### WORK INSTRUCTIONS
Could you please retype the records exactly, minus their pictures?
++++++
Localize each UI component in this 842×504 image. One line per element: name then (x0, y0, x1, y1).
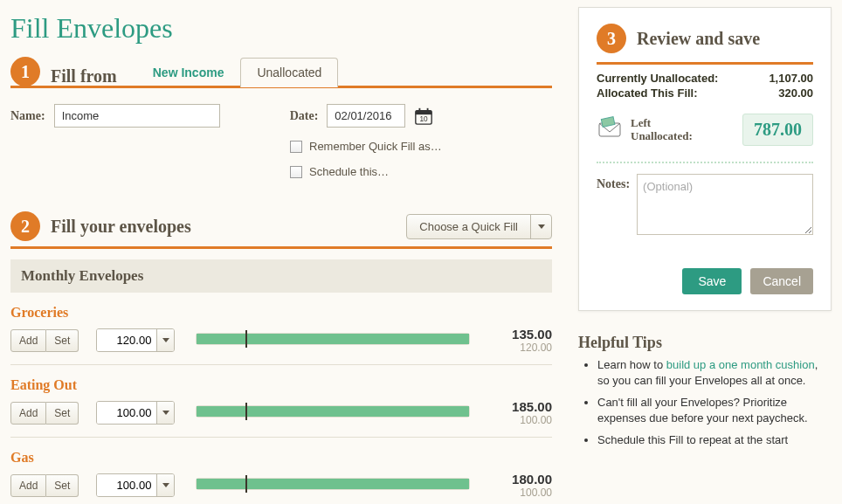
envelope-balance: 185.00 (491, 399, 552, 414)
step-2-badge: 2 (10, 211, 40, 241)
review-panel: 3 Review and save Currently Unallocated:… (578, 7, 832, 311)
notes-label: Notes: (597, 174, 630, 235)
envelope-icon (597, 116, 623, 144)
envelope-row: Gas Add Set 180.00 100.00 (10, 450, 552, 499)
set-button[interactable]: Set (46, 402, 79, 425)
amount-input[interactable] (97, 329, 156, 351)
add-button[interactable]: Add (10, 474, 46, 497)
set-button[interactable]: Set (46, 474, 79, 497)
left-unallocated-label-1: Left (631, 117, 693, 129)
envelope-bar (196, 333, 470, 349)
fill-from-tabs: New Income Unallocated (136, 57, 339, 86)
add-button[interactable]: Add (10, 329, 46, 352)
add-button[interactable]: Add (10, 402, 46, 425)
step-2-title: Fill your envelopes (51, 217, 191, 237)
envelope-row: Groceries Add Set 135.00 120.00 (10, 305, 552, 365)
envelope-prev: 120.00 (491, 342, 552, 354)
amount-input[interactable] (97, 474, 156, 496)
step-3-title: Review and save (637, 29, 760, 49)
schedule-label: Schedule this… (309, 165, 389, 178)
svg-rect-1 (416, 110, 431, 114)
remember-checkbox[interactable] (290, 141, 302, 153)
currently-unallocated-label: Currently Unallocated: (597, 72, 718, 85)
quick-fill-label: Choose a Quick Fill (407, 215, 530, 238)
name-input[interactable] (54, 104, 220, 128)
envelope-bar (196, 405, 470, 421)
remember-label: Remember Quick Fill as… (309, 140, 442, 153)
notes-textarea[interactable] (637, 174, 813, 235)
helpful-tips: Helpful Tips Learn how to build up a one… (578, 334, 832, 448)
tab-new-income[interactable]: New Income (136, 58, 241, 87)
tip-link[interactable]: build up a one month cushion (666, 358, 815, 371)
name-label: Name: (10, 109, 45, 123)
currently-unallocated-value: 1,107.00 (769, 72, 813, 85)
tip-item: Can't fill all your Envelopes? Prioritiz… (597, 395, 832, 425)
schedule-checkbox[interactable] (290, 166, 302, 178)
tip-item: Learn how to build up a one month cushio… (597, 357, 832, 388)
step-1-title: Fill from (51, 66, 117, 86)
envelope-row: Eating Out Add Set 185.00 100.00 (10, 377, 552, 438)
tips-header: Helpful Tips (578, 334, 832, 352)
envelope-bar (196, 478, 470, 494)
calendar-icon[interactable]: 10 (414, 107, 433, 126)
tab-unallocated[interactable]: Unallocated (240, 58, 338, 87)
amount-dropdown[interactable] (156, 402, 174, 424)
allocated-this-fill-value: 320.00 (778, 86, 813, 100)
svg-text:10: 10 (420, 115, 429, 123)
page-title: Fill Envelopes (10, 12, 552, 45)
chevron-down-icon (530, 215, 551, 238)
amount-dropdown[interactable] (156, 329, 174, 351)
envelope-name: Groceries (10, 305, 552, 321)
tip-item: Schedule this Fill to repeat at the star… (597, 432, 832, 448)
envelope-balance: 180.00 (491, 472, 552, 487)
envelope-name: Gas (10, 450, 552, 466)
allocated-this-fill-label: Allocated This Fill: (597, 86, 698, 100)
save-button[interactable]: Save (682, 268, 742, 294)
left-unallocated-label-2: Unallocated: (631, 130, 693, 142)
monthly-envelopes-header: Monthly Envelopes (10, 259, 552, 293)
step-3-badge: 3 (597, 24, 626, 53)
date-label: Date: (290, 109, 319, 123)
left-unallocated-value: 787.00 (742, 114, 813, 146)
step-1-badge: 1 (10, 57, 40, 86)
envelope-prev: 100.00 (491, 414, 552, 426)
envelope-name: Eating Out (10, 377, 552, 393)
set-button[interactable]: Set (46, 329, 79, 352)
amount-input[interactable] (97, 402, 156, 424)
amount-dropdown[interactable] (156, 474, 174, 496)
svg-rect-3 (427, 107, 429, 112)
date-input[interactable] (327, 104, 405, 128)
envelope-prev: 100.00 (491, 487, 552, 499)
cancel-button[interactable]: Cancel (750, 268, 813, 294)
svg-rect-2 (419, 107, 421, 112)
envelope-balance: 135.00 (491, 327, 552, 342)
quick-fill-dropdown[interactable]: Choose a Quick Fill (406, 214, 552, 239)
++++++
### TASK RESPONSE
Localize each UI component in this 842×504 image. One line per element: name then (x0, y0, x1, y1).
envelope-balance: 185.00 (491, 399, 552, 414)
step-2-badge: 2 (10, 211, 40, 241)
review-panel: 3 Review and save Currently Unallocated:… (578, 7, 832, 311)
notes-label: Notes: (597, 174, 630, 235)
envelope-icon (597, 116, 623, 144)
envelope-row: Gas Add Set 180.00 100.00 (10, 450, 552, 499)
set-button[interactable]: Set (46, 402, 79, 425)
amount-input[interactable] (97, 329, 156, 351)
add-button[interactable]: Add (10, 474, 46, 497)
set-button[interactable]: Set (46, 474, 79, 497)
left-unallocated-label-1: Left (631, 117, 693, 129)
envelope-bar (196, 333, 470, 349)
fill-from-tabs: New Income Unallocated (136, 57, 339, 86)
add-button[interactable]: Add (10, 329, 46, 352)
add-button[interactable]: Add (10, 402, 46, 425)
step-2-title: Fill your envelopes (51, 217, 191, 237)
envelope-row: Groceries Add Set 135.00 120.00 (10, 305, 552, 365)
envelope-prev: 120.00 (491, 342, 552, 354)
amount-input[interactable] (97, 474, 156, 496)
step-3-title: Review and save (637, 29, 760, 49)
schedule-label: Schedule this… (309, 165, 389, 178)
svg-rect-1 (416, 110, 431, 114)
remember-checkbox[interactable] (290, 141, 302, 153)
currently-unallocated-label: Currently Unallocated: (597, 72, 718, 85)
quick-fill-label: Choose a Quick Fill (407, 215, 530, 238)
name-input[interactable] (54, 104, 220, 128)
envelope-bar (196, 405, 470, 421)
remember-label: Remember Quick Fill as… (309, 140, 442, 153)
notes-textarea[interactable] (637, 174, 813, 235)
helpful-tips: Helpful Tips Learn how to build up a one… (578, 334, 832, 448)
tab-new-income[interactable]: New Income (136, 58, 241, 87)
tip-link[interactable]: build up a one month cushion (666, 358, 815, 371)
name-label: Name: (10, 109, 45, 123)
currently-unallocated-value: 1,107.00 (769, 72, 813, 85)
tip-item: Can't fill all your Envelopes? Prioritiz… (597, 395, 832, 425)
schedule-checkbox[interactable] (290, 166, 302, 178)
tip-item: Learn how to build up a one month cushio… (597, 357, 832, 388)
step-1-title: Fill from (51, 66, 117, 86)
envelope-row: Eating Out Add Set 185.00 100.00 (10, 377, 552, 438)
tips-header: Helpful Tips (578, 334, 832, 352)
envelope-bar (196, 478, 470, 494)
calendar-icon[interactable]: 10 (414, 107, 433, 126)
tab-unallocated[interactable]: Unallocated (240, 58, 338, 87)
amount-dropdown[interactable] (156, 402, 174, 424)
allocated-this-fill-value: 320.00 (778, 86, 813, 100)
svg-text:10: 10 (420, 115, 429, 123)
page-title: Fill Envelopes (10, 12, 552, 45)
chevron-down-icon (530, 215, 551, 238)
amount-dropdown[interactable] (156, 329, 174, 351)
envelope-name: Groceries (10, 305, 552, 321)
tip-item: Schedule this Fill to repeat at the star… (597, 432, 832, 448)
envelope-balance: 180.00 (491, 472, 552, 487)
envelope-name: Gas (10, 450, 552, 466)
allocated-this-fill-label: Allocated This Fill: (597, 86, 698, 100)
save-button[interactable]: Save (682, 268, 742, 294)
left-unallocated-label-2: Unallocated: (631, 130, 693, 142)
monthly-envelopes-header: Monthly Envelopes (10, 259, 552, 293)
step-3-badge: 3 (597, 24, 626, 53)
date-label: Date: (290, 109, 319, 123)
left-unallocated-value: 787.00 (742, 114, 813, 146)
step-1-badge: 1 (10, 57, 40, 86)
envelope-prev: 100.00 (491, 414, 552, 426)
envelope-name: Eating Out (10, 377, 552, 393)
set-button[interactable]: Set (46, 329, 79, 352)
amount-input[interactable] (97, 402, 156, 424)
amount-dropdown[interactable] (156, 474, 174, 496)
svg-rect-3 (427, 107, 429, 112)
date-input[interactable] (327, 104, 405, 128)
envelope-prev: 100.00 (491, 487, 552, 499)
cancel-button[interactable]: Cancel (750, 268, 813, 294)
svg-rect-2 (419, 107, 421, 112)
envelope-balance: 135.00 (491, 327, 552, 342)
quick-fill-dropdown[interactable]: Choose a Quick Fill (406, 214, 552, 239)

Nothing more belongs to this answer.